39Cependant, au-delà du choix des noms eux-mêmes, c’est le principe de leur distribution dans l’espace qui est envisagé par Grégoire. Voici comment le procédé est décrit :
Prenons une commune quelconque, Paris, si bon vous semble ; appliquons sur le plan de cette commune, la carte géographique de la France, en faisant correspondre les points cardinaux ; après nous être orientés de la sorte, partons du centre de cette commune, et dirigeant notre vue à vol d’oiseau, donnons aux rues des noms d’autres communes de la République, en nous conformant toujours aux changements de noms que ces communes pourraient éprouver ; enfin répartissons ces dénominations d’une manière qui ait, autant que les localités le permettent, quelque correspondance de situation et de distance avec les communes dont nous empruntons les noms, et dont la distance sera jointe à l’écriteau. […] Dans cette distribution, l’on a l’abrégé de la France, et le voyageur arrivé dans une ville qu’il ne connaît pas, saisit à l’instant le fil qui doit le diriger. Si l’on adopte ce système, on y joindra sans doute quelques dénominations de nos colonies que la révolution doit attacher plus étroitement à la mère patrie. Peut-être même la politique et la fraternité admettront-elles quelques noms étrangers. […] Si au lieu d’emprunter des noms de communes, on veut ceux des districts, des départements, ou même des noms d’autres pays, l’opération est la même, soit en substituant à la carte de France une carte de l’Europe, soit en se plaçant sur un globe ou sur un planisphère. (p. 10-12)

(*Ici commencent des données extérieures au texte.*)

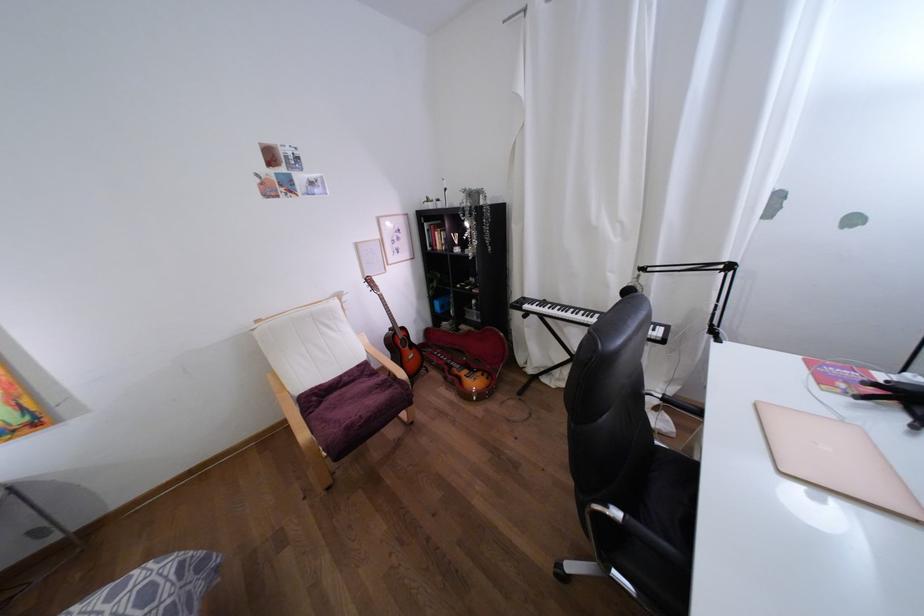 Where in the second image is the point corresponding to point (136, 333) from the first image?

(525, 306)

40À dire vrai Grégoire est à la fois plus souple et aussi systématique que les sections parisiennes. Il reconnaît que d’autres systèmes de dénomination sont possibles. Il serait ainsi possible de choisir des noms dans l’agriculture, les arts et métiers, le commerce, mais aussi dans les sciences, les beaux-arts, la poésie : c’est en réalité toute l’Encyclopédie qui peut ainsi s’étendre dans les rues. Il y a aussi les vertus, les concepts politiques, les faits historiques. L’essentiel est qu’il y ait une logique : on distribuera les noms de rues de façon hiérarchique, de la même manière qu’autour d’une idée centrale on regroupe les idées secondaires qui en dépendent. Quel que soit le système choisi, celui-ci devra être appliqué de façon invariable dans toutes les communes de la République.

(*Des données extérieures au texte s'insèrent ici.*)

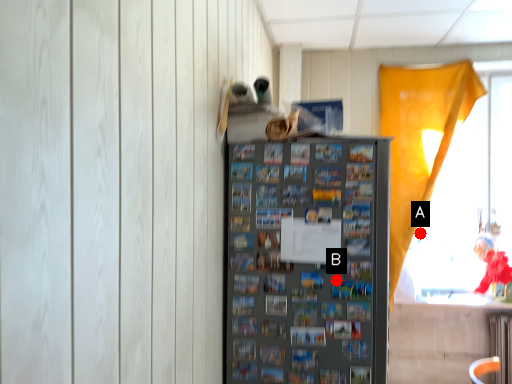 Question: Two points are circled on the image, labeled by A and B beside each circle. Which point is closer to the camera?

Choices:
 (A) A is closer
 (B) B is closer

Answer: (B)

41Mais Grégoire semble plaider, pour ce qui le concerne, en faveur d’une logique géographique. Quel est le principe de cette logique ? Le procédé en est simple : il suffit de superposer deux cartes, celle de la commune, Paris en l’occurrence, et celle du pays tout entier (notons qu’il est possible de se placer à d’autres échelles). Dit autrement, il s’agit de projeter la carte de France sur l’espace parisien. Grégoire prend soin de préciser : on garde les positions ainsi que les rapports de distance entre les localités. Paris, c’est la France en analogie, en miniature.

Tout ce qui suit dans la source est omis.